The Bystander Effect

  • By Derek Leung

    Usually, when there is a physical fight, if there enough people, they will soon form a circle around the fight, usually without helping the victim of the fight. After the fight is over, the crowd will disperse, leaving the injured victim behind with little to no people helping them. This is often attributed to the bystander effect.

    The bystander effect is a phenomenon in which the more bystanders witnessing an event, the less likely anybody from that crowd is going to help the victim. However, there are many factors contributing to this. One such factor is diffusion of responsibility. This is when a bystander is not willing to offer help to the victim because other people are around and the bystander assumes that others will take the responsibility.
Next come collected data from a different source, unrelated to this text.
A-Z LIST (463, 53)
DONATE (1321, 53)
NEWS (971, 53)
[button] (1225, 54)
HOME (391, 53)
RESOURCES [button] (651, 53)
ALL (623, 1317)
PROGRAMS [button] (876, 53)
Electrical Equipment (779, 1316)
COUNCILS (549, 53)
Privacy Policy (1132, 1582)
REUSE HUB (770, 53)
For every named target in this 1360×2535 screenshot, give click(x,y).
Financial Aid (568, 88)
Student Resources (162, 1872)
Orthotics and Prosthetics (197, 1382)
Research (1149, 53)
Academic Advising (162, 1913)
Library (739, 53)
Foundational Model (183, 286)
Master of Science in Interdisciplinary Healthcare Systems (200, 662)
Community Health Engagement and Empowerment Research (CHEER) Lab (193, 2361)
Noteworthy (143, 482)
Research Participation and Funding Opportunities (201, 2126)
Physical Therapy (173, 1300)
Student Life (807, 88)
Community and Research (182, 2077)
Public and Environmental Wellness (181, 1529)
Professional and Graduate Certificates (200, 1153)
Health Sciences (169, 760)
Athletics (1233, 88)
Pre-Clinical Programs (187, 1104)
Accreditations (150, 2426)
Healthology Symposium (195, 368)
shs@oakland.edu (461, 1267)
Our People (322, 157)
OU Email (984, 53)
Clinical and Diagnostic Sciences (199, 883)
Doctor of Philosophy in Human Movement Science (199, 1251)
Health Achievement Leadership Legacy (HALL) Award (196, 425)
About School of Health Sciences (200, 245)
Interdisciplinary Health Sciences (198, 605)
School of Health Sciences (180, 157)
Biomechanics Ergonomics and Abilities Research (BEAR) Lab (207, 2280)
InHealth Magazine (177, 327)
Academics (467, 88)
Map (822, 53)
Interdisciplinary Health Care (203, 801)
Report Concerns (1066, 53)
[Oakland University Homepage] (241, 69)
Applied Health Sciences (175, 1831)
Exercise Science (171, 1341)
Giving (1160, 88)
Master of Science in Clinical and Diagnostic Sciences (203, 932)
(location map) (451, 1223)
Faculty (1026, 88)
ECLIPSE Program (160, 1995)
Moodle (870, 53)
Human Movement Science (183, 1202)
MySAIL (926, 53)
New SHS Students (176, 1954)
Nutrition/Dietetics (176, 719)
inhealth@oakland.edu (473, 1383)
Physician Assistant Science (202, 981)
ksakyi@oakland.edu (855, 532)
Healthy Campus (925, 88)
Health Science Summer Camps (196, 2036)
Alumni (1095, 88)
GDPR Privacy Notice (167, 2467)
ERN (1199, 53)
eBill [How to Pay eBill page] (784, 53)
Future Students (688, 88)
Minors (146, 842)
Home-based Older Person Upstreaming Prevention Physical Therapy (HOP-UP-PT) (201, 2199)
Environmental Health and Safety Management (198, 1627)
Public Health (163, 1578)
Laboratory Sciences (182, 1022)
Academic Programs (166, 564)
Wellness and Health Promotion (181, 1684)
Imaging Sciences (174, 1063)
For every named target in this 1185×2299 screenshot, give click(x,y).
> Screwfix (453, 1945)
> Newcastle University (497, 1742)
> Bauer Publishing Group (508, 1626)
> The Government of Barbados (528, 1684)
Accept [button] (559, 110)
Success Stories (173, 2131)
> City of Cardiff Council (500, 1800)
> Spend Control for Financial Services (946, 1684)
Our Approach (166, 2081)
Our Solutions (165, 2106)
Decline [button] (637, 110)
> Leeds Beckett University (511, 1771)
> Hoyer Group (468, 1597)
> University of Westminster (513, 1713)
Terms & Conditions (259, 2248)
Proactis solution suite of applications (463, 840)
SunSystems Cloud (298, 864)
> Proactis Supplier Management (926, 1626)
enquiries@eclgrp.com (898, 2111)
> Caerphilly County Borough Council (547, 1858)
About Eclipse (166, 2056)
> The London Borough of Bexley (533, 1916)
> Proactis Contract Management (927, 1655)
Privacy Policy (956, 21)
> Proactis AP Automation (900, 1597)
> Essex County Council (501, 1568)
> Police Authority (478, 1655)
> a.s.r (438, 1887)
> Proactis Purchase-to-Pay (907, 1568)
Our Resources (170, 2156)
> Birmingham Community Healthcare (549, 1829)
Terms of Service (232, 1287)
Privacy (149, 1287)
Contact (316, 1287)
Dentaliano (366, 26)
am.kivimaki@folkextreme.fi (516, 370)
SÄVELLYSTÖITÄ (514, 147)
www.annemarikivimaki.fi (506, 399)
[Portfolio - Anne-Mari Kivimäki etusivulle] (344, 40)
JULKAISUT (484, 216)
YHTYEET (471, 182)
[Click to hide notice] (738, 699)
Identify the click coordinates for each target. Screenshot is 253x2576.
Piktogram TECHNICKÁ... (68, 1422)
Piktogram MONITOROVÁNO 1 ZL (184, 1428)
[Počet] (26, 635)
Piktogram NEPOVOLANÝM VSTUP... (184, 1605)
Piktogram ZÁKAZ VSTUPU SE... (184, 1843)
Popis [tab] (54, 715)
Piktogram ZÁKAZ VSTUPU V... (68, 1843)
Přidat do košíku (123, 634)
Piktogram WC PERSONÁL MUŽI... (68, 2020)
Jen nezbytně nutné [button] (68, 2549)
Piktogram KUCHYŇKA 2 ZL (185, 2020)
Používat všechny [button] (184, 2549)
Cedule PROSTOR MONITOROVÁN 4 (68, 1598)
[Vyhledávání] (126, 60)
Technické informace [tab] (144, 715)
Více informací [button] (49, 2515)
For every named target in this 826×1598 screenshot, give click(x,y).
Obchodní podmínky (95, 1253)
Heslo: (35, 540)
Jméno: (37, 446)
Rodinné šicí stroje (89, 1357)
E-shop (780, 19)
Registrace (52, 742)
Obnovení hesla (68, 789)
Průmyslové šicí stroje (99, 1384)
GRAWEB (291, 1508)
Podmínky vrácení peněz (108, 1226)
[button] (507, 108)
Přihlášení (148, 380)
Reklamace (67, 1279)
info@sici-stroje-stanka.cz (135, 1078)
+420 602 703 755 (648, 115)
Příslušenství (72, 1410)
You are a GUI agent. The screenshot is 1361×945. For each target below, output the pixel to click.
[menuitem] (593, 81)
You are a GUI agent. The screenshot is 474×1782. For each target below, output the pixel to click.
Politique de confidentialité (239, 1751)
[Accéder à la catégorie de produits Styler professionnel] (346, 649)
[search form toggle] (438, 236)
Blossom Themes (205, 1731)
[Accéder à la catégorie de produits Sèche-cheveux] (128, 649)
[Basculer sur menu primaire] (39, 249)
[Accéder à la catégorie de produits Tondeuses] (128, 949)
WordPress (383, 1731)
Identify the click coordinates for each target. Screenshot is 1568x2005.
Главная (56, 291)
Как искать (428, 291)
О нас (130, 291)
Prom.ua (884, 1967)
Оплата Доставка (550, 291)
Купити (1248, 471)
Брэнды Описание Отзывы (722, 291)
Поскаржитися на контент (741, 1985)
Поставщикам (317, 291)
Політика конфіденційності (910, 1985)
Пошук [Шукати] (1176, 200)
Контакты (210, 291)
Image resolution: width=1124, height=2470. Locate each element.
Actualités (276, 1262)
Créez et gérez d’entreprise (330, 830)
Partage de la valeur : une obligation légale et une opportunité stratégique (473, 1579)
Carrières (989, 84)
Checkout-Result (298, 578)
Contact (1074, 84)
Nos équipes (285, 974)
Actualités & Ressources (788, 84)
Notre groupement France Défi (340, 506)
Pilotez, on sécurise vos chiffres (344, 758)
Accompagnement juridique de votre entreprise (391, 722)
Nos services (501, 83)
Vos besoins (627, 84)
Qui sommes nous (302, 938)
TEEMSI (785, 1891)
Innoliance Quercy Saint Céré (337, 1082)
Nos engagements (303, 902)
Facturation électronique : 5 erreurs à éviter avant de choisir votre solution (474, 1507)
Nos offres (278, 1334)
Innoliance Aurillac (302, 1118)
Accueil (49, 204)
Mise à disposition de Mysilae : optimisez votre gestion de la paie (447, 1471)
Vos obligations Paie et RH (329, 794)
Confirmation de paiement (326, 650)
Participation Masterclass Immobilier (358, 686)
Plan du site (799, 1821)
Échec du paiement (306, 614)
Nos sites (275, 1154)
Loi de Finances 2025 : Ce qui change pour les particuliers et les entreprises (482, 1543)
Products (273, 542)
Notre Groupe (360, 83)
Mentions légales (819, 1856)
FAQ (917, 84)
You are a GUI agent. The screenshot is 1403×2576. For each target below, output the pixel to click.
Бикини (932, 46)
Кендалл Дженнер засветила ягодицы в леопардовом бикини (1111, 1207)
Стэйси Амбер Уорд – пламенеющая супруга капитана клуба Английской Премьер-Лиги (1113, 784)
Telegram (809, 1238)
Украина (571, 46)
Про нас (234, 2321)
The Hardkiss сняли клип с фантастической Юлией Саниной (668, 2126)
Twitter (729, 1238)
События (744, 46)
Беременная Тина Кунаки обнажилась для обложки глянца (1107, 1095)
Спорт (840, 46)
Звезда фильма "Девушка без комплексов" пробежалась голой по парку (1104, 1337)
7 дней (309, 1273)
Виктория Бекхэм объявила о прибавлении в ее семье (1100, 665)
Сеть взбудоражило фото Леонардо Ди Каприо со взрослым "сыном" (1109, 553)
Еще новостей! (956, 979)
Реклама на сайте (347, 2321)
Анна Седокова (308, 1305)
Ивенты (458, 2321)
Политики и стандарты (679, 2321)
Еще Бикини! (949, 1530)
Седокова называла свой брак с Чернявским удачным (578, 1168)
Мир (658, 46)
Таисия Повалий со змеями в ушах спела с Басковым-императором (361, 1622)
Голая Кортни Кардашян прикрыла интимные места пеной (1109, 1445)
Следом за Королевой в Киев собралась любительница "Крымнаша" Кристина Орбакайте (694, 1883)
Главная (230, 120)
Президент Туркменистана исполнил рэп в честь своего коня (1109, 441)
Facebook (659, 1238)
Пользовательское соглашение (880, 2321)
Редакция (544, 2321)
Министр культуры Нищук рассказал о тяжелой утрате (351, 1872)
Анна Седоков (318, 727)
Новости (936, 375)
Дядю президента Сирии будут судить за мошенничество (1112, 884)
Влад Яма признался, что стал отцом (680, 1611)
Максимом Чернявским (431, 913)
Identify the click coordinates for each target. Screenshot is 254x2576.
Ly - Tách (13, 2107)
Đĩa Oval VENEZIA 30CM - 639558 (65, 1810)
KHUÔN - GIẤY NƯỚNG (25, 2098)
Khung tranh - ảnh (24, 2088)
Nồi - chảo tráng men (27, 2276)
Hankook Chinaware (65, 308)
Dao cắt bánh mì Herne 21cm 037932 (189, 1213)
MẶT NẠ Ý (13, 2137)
    A personal example of this,exhibiting the diffusion of responsibility, was when I was working in a group project with some of my classmates. There was one part of the project, bringing supplies in, that nobody wanted to do. Therefore, we had all naturally assumed that somebody else would bring in all the supplies. However, in the end, nobody had done it.

    -This is a little story about four people named Everybody, Somebody, Anybody, and Nobody.

    There was an important job to be done and Everybody was sure that Somebody would do it.

    Anybody could have done it, but Nobody did it.

    Somebody got angry about that because it was Everybody’s job.

    Everybody thought that Anybody could do it, but Nobody realized that Everybody wouldn’t do it.

    It ended up that Everybody blamed Somebody when Nobody did what Anybody could have done

    -Charles Osgood

    However, this could be avoided if the victim specifically addressed that certain person. This would eliminate that factor and make it more likely for that specific person to help.


    Another factor is ambiguity. This is often referred to as the vagueness of the situation and whether or not it is obvious that the victim needs help. High ambiguity is when it is unclear whether the victim needs help, and can delay reaction rates up to five times longer. However, if there is low ambiguity, such as when the victim is calling for help, people are more likely to react. The consequence is also a factor in this. If there is low ambiguity and consequence, bystanders are more likely to help. However, if there is high ambiguity and significant consequence, then it is less likely that bystanders will intervene.